41      As recalled in paragraph 32 of this judgment, any practice or omission by an employer that may potentially deter a worker from taking his or her annual leave is incompatible with the purpose of the right to paid annual leave.

42      Such a finding cannot be called into question by the fact, noted by the referring court, that the acquisition of the right to overtime pay is linked, under Paragraph 4.1.2 of the MTV, to the hours actually ‘worked’. Subject to the verification to be carried out by that court in that regard, although it is common ground that the applicant in the main proceedings worked overtime to which a 25% increase in pay was to be applied, entitlement to overtime pay was cancelled out by the fact that the reference unit to set the threshold of the number of hours taken into account for that increase in pay is defined monthly and that the applicant exercised his right to paid annual leave during the month in which he worked overtime.

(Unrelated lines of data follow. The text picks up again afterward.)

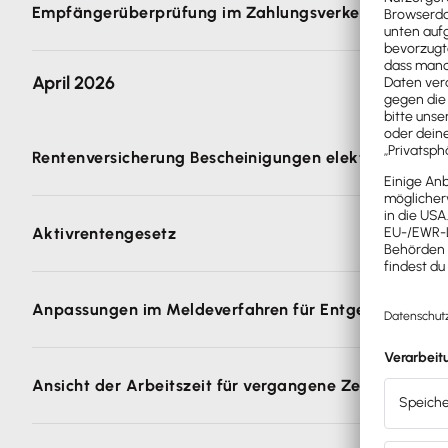
Empfängerüberprüfung im Zahlungsverkehr
vergessen haben, eine Mitarbeiterin oder einen M
Beim Zahlungsverkehr gilt für Banken seit Oktober
April 2026
Vor- und Nachnamen ohne Komma-Trennzeichen a
Rentenversicherung Bescheinigungen elektronisch an
Damit Anforderungen der Rentenversicherung schnel
Aktivrentengesetz
die Prüfliste.
Klarstellungen zu Einzelfragen des Bundesfinanzminis
Anpassungen im Meldeverfahren für Entgeltersatzlei
Die Entgeltbescheinigung zur Berechnung von Mut
Ansicht der Arbeitszeit für vergangene Zeiträume un
einer gesetzlichen Krankenkasse möglich (Person
Die Entgeltbescheinigung zur Berechnung von 'K
In der Arbeitszeiterfassung kann nun durch Auswahl 
Werkstudierende und Altersvollrentner:innen (Pe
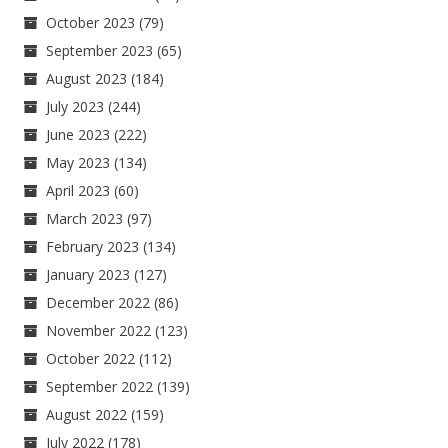
October 2023
(79)
September 2023
(65)
August 2023
(184)
July 2023
(244)
June 2023
(222)
May 2023
(134)
April 2023
(60)
March 2023
(97)
February 2023
(134)
January 2023
(127)
December 2022
(86)
November 2022
(123)
October 2022
(112)
September 2022
(139)
August 2022
(159)
July 2022
(178)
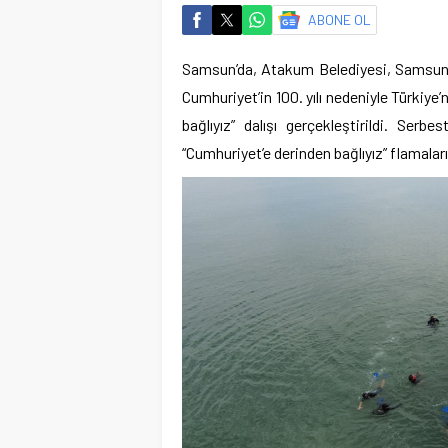
ABONE OL
Samsun’da, Atakum Belediyesi, Samsun Da
Cumhuriyet’in 100. yılı nedeniyle Türkiye
bağlıyız” dalışı gerçekleştirildi. Ser
“Cumhuriyet’e derinden bağlıyız” flamaların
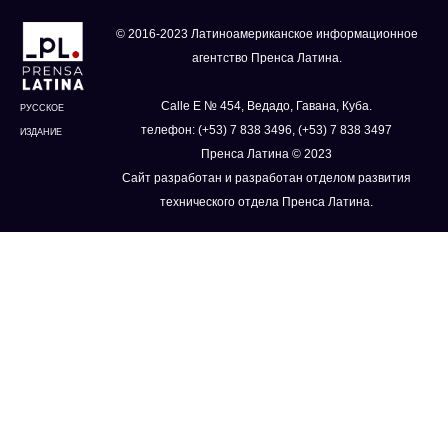
© 2016-2023 Латиноамериканское информационное
агентство Пренса Латина.
Calle E № 454, Ведадо, Гавана, Куба.
РУССКОЕ
телефон: (+53) 7 838 3496, (+53) 7 838 3497
ИЗДАНИЕ
Пренса Латина © 2023
Сайт разработан и разработан отделом развития
технического отдела Пренса Латина.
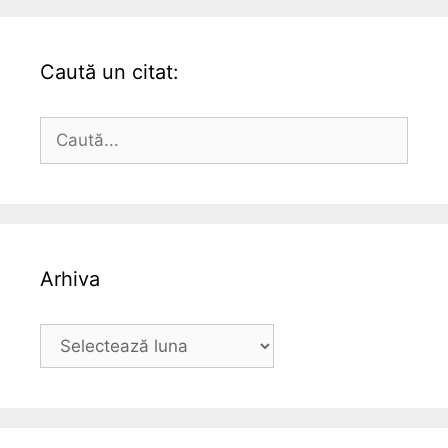
Caută un citat:
Caută
după:
Arhiva
Arhiva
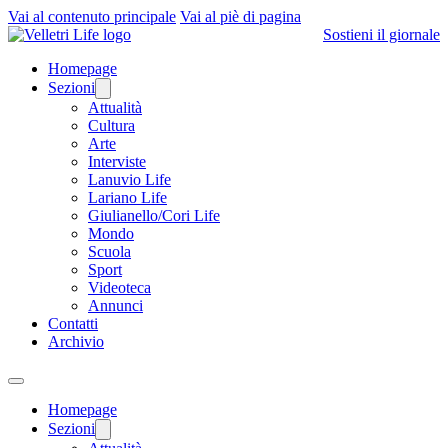
Vai al contenuto principale
Vai al piè di pagina
Sostieni il giornale
Homepage
Sezioni
Attualità
Cultura
Arte
Interviste
Lanuvio Life
Lariano Life
Giulianello/Cori Life
Mondo
Scuola
Sport
Videoteca
Annunci
Contatti
Archivio
Homepage
Sezioni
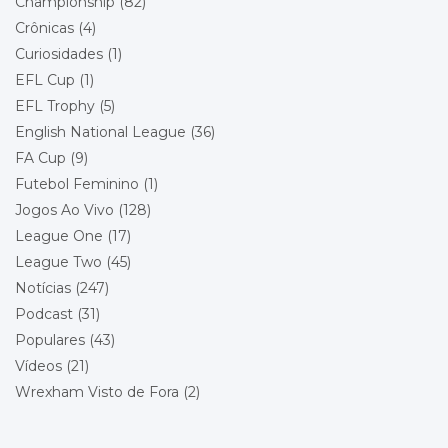
Championship
(82)
Wrexham
Local: Toughsheet Community Stadium
Crônicas
(4)
Curiosidades
(1)
Championship - Round 22
19/12/2026 15:00
EFL Cup
(1)
Wrexham
Queens Park Rangers
EFL Trophy
(5)
Local: Racecourse Ground
English National League
(36)
FA Cup
(9)
Championship - Round 23
26/12/2026 15:00
Futebol Feminino
(1)
Stoke City
Wrexham
Jogos Ao Vivo
(128)
Local: Bet365 Stadium
League One
(17)
League Two
(45)
Championship - Round 24
29/12/2026 18:00
Wrexham
Notícias
(247)
Blackburn Rovers
Podcast
(31)
Local: Racecourse Ground
Populares
(43)
Vídeos
(21)
Championship - Round 25
01/01/2027 15:00
Wrexham
Wrexham Visto de Fora
(2)
Bolton Wanderers
Local: Racecourse Ground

43      Furthermore, in the case which gave rise to the judgment of 13 December 2018, Hein (C‑385/17, EU:C:2018:1018, paragraph 47), as the referring court noted, the Court addressed the question of the need to take account of overtime worked by a worker in calculating the normal remuneration due under the paid annual leave provided for by Article 7(1) of Directive 2003/88 and, thus, of the conditions for taking account of overtime in determining that normal remuneration, in order that the worker may enjoy, during that leave, economic conditions which are comparable to those that he or she enjoys when working.

44      That question must be distinguished from the question relating to the threshold for triggering payment for overtime actually worked by the worker in respect of a given monthly period, such as that at issue in the present case, with the result that the conditions laid down by the Court in paragraph 47 of that judgment with regard to normal remuneration in respect of paid annual leave are not relevant in the present case.

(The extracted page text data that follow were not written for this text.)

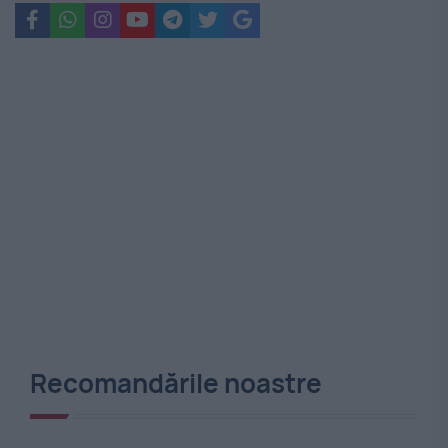
Recomandările noastre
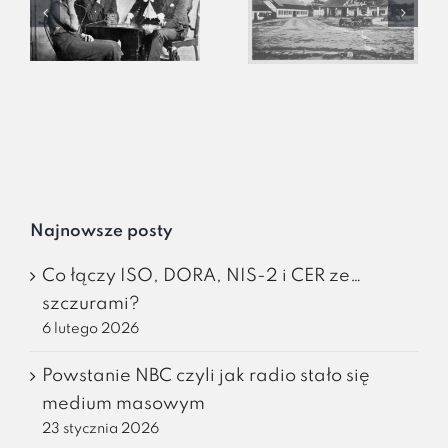
Najnowsze posty
Co łączy ISO, DORA, NIS-2 i CER ze…
szczurami?
6 lutego 2026
Powstanie NBC czyli jak radio stało się
medium masowym
23 stycznia 2026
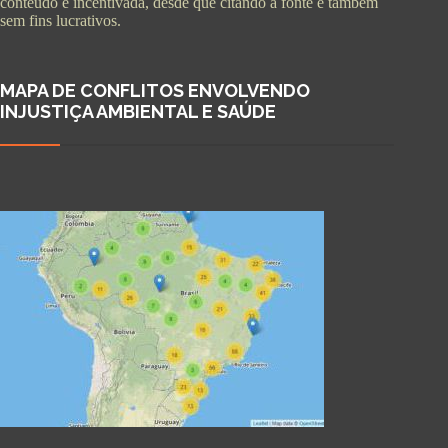
conteúdo é incentivada, desde que citando a fonte e também
sem fins lucrativos.
MAPA DE CONFLITOS ENVOLVENDO
INJUSTIÇA AMBIENTAL E SAÚDE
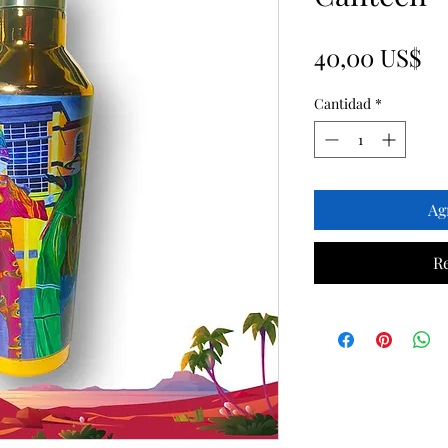
Pr
40,00 US$
Cantidad
*
Ag
R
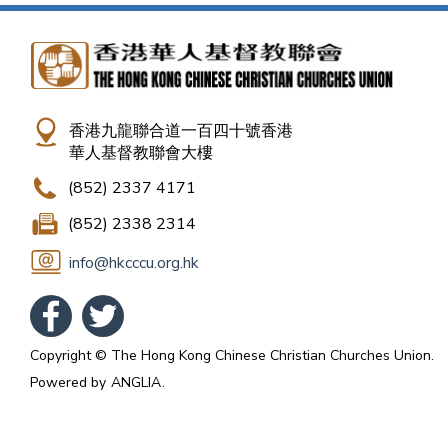
香港九龍聯合道一百四十號香港
華人基督教聯會大樓
(852) 2337 4171
(852) 2338 2314
info@hkcccu.org.hk
Copyright © The Hong Kong Chinese Christian Churches Union.
Powered by
ANGLIA
.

45      Consequently, a mechanism for accounting for hours worked such as that at issue in the main proceedings is not compatible with the right to paid annual leave provided for in Article 7(1) of Directive 2003/88.

46      It follows from all the foregoing considerations that Article 7(1) of Directive 2003/88, read in the light of Article 31(2) of the Charter, must be interpreted as precluding a provision in a collective labour agreement under which, in order to determine whether the threshold of hours worked granting entitlement to overtime pay is reached, the hours corresponding to the period of paid annual leave taken by the worker are not to be taken into account as hours worked.

 Costs

47      Since these proceedings are, for the parties to the main proceedings, a step in the actions pending before the national court, the decision on costs is a matter for that court. Costs incurred in submitting observations to the Court, other than the costs of those parties, are not recoverable.

On those grounds, the Court (Seventh Chamber) hereby rules:

Article 7(1) of Directive 2003/88/EC of the European Parliament and of the Council of 4 November 2003 concerning certain aspects of the organisation of working time, read in the light of Article 31(2) of the Charter of Fundamental Rights of the European Union, must be interpreted as precluding a provision in a collective labour agreement under which, in order to determine whether the threshold of hours worked granting entitlement to overtime pay is reached, the hours corresponding to the period of paid annual leave taken by the worker are not to be taken into account as hours worked.

[Signatures]


*      Language of the case: German.